Finally, the bill will also change state law to make small-scale possession of drugs a misdemeanor with access to treatment, instead of a felony, which carries steeper penalties that often result in the loss of housing, employment and social services that make it that much harder to beat addiction.
As strong advocates leading the fight to end police profiling in Oregon, Unite Oregon and the Fair Shot for All Coalition issued the following statement from Kayse Jama, Executive Director of Unite Oregon:
“Recognizing that police profiling is an epidemic that hurts people across the state, Oregon took an important step forward in 2015, joining more than 40 states to ban profiling. Unfortunately, making something illegal doesn’t mean it no longer happens. The harmful practice of profiling continues in our communities with Oregonians of color, low-income neighborhoods and LGBT people targeted most.
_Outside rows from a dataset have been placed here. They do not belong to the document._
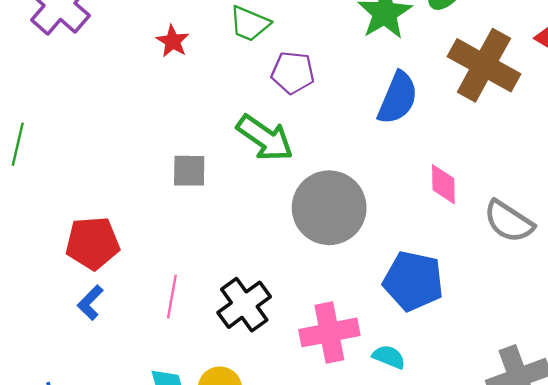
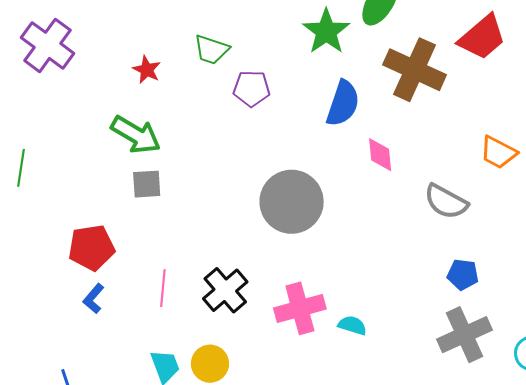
green arrow: (265, 138) -> (136, 135), moved
gray square: (189, 171) -> (147, 184), moved
pink diamond: (443, 184) -> (380, 155), moved
blue pentagon: (413, 281) -> (463, 275), moved, size x0.6

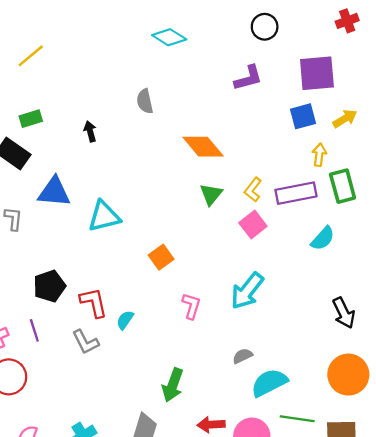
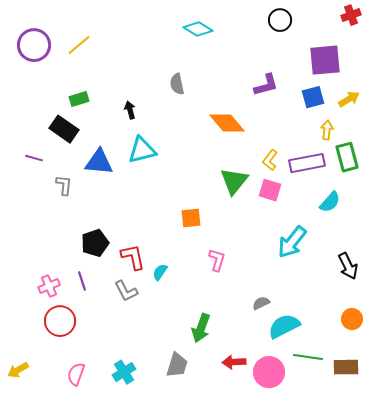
purple L-shape: (248, 78) -> (266, 85), moved
green triangle: (211, 194) -> (234, 181), moved, size x1.4
cyan triangle: (104, 216) -> (142, 150), moved
pink square: (253, 225) -> (270, 190), turned -35
orange square: (161, 257) -> (191, 218), turned 30
cyan arrow: (247, 291) -> (292, 242), moved
orange circle: (348, 375) -> (352, 319), size x0.6

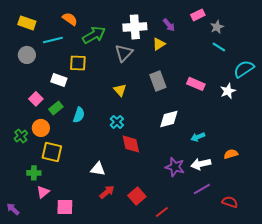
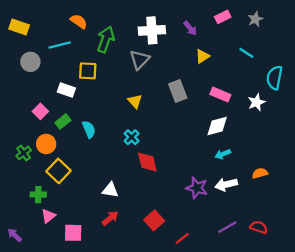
yellow rectangle: (27, 23) -> (19, 27), moved
gray star: (217, 27) -> (255, 19), moved
green arrow: (94, 35) -> (106, 39), turned -40
yellow triangle: (159, 44) -> (202, 56), moved
cyan semicircle: (244, 69) -> (274, 78), turned -45
cyan semicircle: (79, 115) -> (89, 129), turned -42
white diamond: (169, 119) -> (217, 126), moved
yellow square: (52, 152) -> (58, 171), turned 30
purple line: (202, 189) -> (227, 227), moved
red arrow: (107, 192) -> (110, 218), moved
We cannot accept a system where every day, people are singled out based on their race, ethnicity, religion, national origin, language, housing status, sexual orientation or gender identity—in the streets, in our schools, at public transit stops, and in our own neighborhoods.
Our coalition will not rest until our state has the right tools to adequately track profiling, the oversight to stop it when it occurs, and the training to prevent it from happening in the first place. We firmly believe that once this bill becomes law, we can put an end to police profiling once and for all. We thank the committee for voting in favor of the End Profiling Legislation.
We also know that we have much more work ahead of us in our fight to create a safer and more equitable state where people don't have to live in fear and entire communities aren't cast as suspect simply because of their race, ethnicity, religion, sexual orientation or any other protected identities.